Puri is deep-fried puffed bread, and its entire identity is in that puff. A small disc of dough hits hot oil and within seconds inflates into a hollow golden balloon, crisp on the outside, steam-soft within. Eaten across India, it is festive and everyday at once, the bread you make when a meal should feel like an occasion, and it shows up paired with savory sabzi or with sweet halwa depending on the table. It is served hot, because the puff and the contrast it creates do not survive long.
The make rewards technique over ingredients. A stiff wheat dough, firmer than roti dough, is kneaded and rested, then rolled into small even rounds, not too thin or they tear, not too thick or they stay dense. Each round is slipped into oil hot enough that it sizzles immediately, then gently pressed under the surface with a slotted spoon so steam trapped inside the dough has nowhere to go but out, ballooning the disc. It is flipped once, fried to a pale gold, and lifted out. Good execution is unmistakable: a full, even puff with a crisp shell and a hollow center, a clean surface with no oil-logging, and a color that stops at gold rather than browning. Sloppy work shows as a flat puri that never inflated because the dough was too soft, the oil too cool, or the rolling uneven; a greasy one that absorbed fat because the oil was below temperature; or a leathery one rolled too thick. A correctly fried puri feels light for its size.

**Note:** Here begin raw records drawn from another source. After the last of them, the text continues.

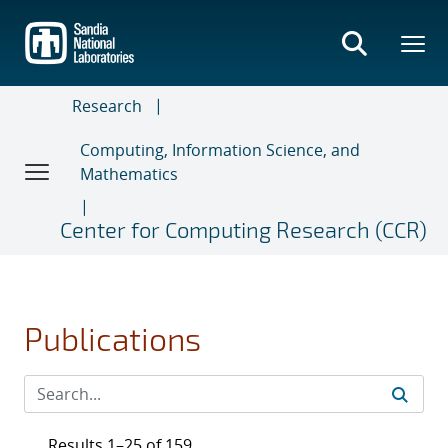
Skip
to
main
content
Research
Computing, Information Science, and
Mathematics
Center for Computing Research (CCR)
Publications
Results 1–25 of 159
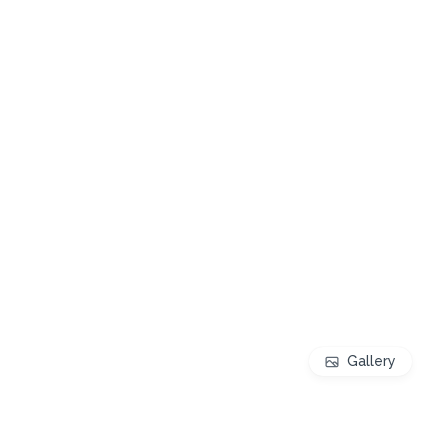
Gallery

What it is eaten with is what moves it around the country and the meal. With a spiced potato sabzi it is a savory breakfast or lunch; with semolina halwa it turns into a sweet festive plate; smaller, crisper versions are the shell for street snacks built around tamarind water and fillings. The dough sometimes shifts too, with semolina worked in for extra crispness or other flours for regional variants. Each of those pairings, the potato breakfast especially, is a dish with its own logic and deserves its own article rather than being crowded in here. On its own terms, puri is a study in a single trick done well: dough, hot oil, and a clean full puff.